▶ PROBLEM TO SOLVE: Starting at the first line of the records below, transcribe each line exactly, ending with the line that contains "aguaceros vespertinos".

▶ RECORDS TO PROCESS:
....
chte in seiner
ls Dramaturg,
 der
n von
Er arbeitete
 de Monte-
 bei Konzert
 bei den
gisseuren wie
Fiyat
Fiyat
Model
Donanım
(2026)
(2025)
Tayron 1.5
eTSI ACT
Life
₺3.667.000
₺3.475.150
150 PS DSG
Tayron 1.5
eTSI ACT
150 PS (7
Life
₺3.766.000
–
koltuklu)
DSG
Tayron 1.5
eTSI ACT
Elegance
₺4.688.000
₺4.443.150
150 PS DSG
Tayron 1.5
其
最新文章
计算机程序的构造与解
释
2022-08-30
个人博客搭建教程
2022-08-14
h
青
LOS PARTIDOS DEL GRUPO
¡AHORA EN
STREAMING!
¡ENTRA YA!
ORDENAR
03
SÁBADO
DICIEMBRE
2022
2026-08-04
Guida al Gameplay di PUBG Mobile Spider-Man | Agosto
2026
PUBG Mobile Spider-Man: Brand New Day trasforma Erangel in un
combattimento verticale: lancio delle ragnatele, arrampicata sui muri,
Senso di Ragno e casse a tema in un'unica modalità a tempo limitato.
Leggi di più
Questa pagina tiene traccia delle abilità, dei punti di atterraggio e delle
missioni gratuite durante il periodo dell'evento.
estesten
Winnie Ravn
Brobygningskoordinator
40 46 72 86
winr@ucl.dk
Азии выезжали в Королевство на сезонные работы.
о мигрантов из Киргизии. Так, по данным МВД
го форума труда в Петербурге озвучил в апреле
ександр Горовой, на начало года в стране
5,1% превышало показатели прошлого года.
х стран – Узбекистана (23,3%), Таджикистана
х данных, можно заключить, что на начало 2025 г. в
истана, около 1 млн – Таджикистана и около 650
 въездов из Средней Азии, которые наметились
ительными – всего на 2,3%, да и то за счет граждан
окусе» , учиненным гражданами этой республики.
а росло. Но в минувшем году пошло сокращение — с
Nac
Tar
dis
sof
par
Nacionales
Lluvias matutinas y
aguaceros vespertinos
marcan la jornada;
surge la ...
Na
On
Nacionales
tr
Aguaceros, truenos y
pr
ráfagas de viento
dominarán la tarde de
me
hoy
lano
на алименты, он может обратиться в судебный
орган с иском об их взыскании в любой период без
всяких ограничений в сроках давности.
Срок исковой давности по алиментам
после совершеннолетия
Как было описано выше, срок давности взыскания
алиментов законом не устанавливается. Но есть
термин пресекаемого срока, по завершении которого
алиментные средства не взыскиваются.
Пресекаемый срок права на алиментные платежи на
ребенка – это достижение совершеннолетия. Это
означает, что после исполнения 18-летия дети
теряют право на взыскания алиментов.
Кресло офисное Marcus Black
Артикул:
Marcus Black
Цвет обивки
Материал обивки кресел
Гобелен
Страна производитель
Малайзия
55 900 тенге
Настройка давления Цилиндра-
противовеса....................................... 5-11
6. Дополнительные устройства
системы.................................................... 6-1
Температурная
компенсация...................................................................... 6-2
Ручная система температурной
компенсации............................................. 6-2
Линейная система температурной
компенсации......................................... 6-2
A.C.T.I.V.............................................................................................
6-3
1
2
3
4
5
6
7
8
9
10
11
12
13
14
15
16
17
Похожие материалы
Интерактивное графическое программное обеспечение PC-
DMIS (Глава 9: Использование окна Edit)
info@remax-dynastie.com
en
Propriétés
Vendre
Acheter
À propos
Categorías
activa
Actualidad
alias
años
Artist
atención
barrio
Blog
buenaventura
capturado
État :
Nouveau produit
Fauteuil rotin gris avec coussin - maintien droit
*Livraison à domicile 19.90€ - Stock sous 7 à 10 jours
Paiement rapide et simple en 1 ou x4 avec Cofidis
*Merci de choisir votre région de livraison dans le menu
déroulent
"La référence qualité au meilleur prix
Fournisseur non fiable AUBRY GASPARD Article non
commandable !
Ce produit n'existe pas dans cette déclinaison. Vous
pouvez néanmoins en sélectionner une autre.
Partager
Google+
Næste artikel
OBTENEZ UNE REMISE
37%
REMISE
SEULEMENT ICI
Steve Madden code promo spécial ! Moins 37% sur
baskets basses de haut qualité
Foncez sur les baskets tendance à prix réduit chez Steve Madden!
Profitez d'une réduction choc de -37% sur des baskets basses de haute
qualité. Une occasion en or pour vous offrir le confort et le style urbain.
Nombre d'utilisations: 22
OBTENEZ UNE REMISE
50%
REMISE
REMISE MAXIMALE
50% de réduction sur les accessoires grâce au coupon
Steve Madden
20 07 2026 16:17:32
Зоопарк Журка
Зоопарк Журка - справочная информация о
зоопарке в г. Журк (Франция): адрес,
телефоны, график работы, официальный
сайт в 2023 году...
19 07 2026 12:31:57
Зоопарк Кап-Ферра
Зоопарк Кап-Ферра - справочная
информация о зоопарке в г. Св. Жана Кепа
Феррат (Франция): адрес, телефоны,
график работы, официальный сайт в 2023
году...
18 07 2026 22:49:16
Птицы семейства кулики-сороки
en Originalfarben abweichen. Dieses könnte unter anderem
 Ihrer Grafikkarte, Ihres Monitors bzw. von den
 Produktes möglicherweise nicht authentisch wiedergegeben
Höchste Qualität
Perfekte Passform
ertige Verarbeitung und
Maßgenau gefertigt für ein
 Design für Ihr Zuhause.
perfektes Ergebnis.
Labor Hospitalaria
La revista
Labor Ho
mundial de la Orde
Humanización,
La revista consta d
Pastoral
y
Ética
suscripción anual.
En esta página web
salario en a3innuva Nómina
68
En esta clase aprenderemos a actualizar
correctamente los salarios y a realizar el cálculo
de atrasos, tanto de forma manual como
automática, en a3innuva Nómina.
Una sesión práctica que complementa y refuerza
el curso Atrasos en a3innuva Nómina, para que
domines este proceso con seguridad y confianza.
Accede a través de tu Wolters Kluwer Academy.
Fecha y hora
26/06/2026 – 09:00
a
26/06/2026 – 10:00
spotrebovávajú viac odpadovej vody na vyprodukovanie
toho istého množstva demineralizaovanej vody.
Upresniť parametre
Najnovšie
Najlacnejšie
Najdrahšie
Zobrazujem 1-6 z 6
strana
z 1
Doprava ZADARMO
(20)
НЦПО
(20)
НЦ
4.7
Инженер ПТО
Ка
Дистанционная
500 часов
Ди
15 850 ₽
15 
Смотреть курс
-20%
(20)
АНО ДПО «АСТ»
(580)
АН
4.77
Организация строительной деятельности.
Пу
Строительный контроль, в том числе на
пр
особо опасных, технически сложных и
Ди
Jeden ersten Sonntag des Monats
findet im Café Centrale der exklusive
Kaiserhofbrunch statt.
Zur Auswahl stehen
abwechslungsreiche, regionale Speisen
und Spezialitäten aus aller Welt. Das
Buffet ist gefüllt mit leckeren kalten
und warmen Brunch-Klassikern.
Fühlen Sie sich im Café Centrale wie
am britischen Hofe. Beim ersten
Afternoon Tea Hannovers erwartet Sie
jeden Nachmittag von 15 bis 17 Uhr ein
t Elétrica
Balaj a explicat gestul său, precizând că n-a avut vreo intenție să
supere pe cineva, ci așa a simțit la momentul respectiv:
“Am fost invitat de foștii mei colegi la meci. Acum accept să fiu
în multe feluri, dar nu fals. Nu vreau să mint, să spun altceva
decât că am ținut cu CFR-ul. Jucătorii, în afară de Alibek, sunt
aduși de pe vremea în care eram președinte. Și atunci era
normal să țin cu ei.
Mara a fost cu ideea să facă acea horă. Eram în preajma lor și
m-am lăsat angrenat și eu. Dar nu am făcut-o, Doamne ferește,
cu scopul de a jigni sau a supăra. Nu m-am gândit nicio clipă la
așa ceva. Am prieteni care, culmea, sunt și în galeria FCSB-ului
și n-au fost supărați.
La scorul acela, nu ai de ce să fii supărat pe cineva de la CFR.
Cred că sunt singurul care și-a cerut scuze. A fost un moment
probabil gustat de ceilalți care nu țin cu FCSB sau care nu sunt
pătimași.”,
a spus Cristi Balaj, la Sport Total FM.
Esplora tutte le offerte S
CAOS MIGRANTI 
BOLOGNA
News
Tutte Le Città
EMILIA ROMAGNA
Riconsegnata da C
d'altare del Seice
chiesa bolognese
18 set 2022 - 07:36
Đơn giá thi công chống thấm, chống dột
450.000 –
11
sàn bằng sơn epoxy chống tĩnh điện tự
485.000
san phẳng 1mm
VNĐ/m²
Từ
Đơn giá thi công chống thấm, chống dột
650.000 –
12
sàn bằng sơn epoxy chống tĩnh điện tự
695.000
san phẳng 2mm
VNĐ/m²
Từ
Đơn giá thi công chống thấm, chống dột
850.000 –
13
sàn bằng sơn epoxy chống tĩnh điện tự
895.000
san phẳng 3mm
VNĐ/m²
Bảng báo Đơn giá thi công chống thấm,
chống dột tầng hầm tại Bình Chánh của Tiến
....
▶ YOUR SOLUTION:
chte in seiner
ls Dramaturg,
 der
n von
Er arbeitete
 de Monte-
 bei Konzert
 bei den
gisseuren wie
Fiyat
Fiyat
Model
Donanım
(2026)
(2025)
Tayron 1.5
eTSI ACT
Life
₺3.667.000
₺3.475.150
150 PS DSG
Tayron 1.5
eTSI ACT
150 PS (7
Life
₺3.766.000
–
koltuklu)
DSG
Tayron 1.5
eTSI ACT
Elegance
₺4.688.000
₺4.443.150
150 PS DSG
Tayron 1.5
其
最新文章
计算机程序的构造与解
释
2022-08-30
个人博客搭建教程
2022-08-14
h
青
LOS PARTIDOS DEL GRUPO
¡AHORA EN
STREAMING!
¡ENTRA YA!
ORDENAR
03
SÁBADO
DICIEMBRE
2022
2026-08-04
Guida al Gameplay di PUBG Mobile Spider-Man | Agosto
2026
PUBG Mobile Spider-Man: Brand New Day trasforma Erangel in un
combattimento verticale: lancio delle ragnatele, arrampicata sui muri,
Senso di Ragno e casse a tema in un'unica modalità a tempo limitato.
Leggi di più
Questa pagina tiene traccia delle abilità, dei punti di atterraggio e delle
missioni gratuite durante il periodo dell'evento.
estesten
Winnie Ravn
Brobygningskoordinator
40 46 72 86
winr@ucl.dk
Азии выезжали в Королевство на сезонные работы.
о мигрантов из Киргизии. Так, по данным МВД
го форума труда в Петербурге озвучил в апреле
ександр Горовой, на начало года в стране
5,1% превышало показатели прошлого года.
х стран – Узбекистана (23,3%), Таджикистана
х данных, можно заключить, что на начало 2025 г. в
истана, около 1 млн – Таджикистана и около 650
 въездов из Средней Азии, которые наметились
ительными – всего на 2,3%, да и то за счет граждан
окусе» , учиненным гражданами этой республики.
а росло. Но в минувшем году пошло сокращение — с
Nac
Tar
dis
sof
par
Nacionales
Lluvias matutinas y
aguaceros vespertinos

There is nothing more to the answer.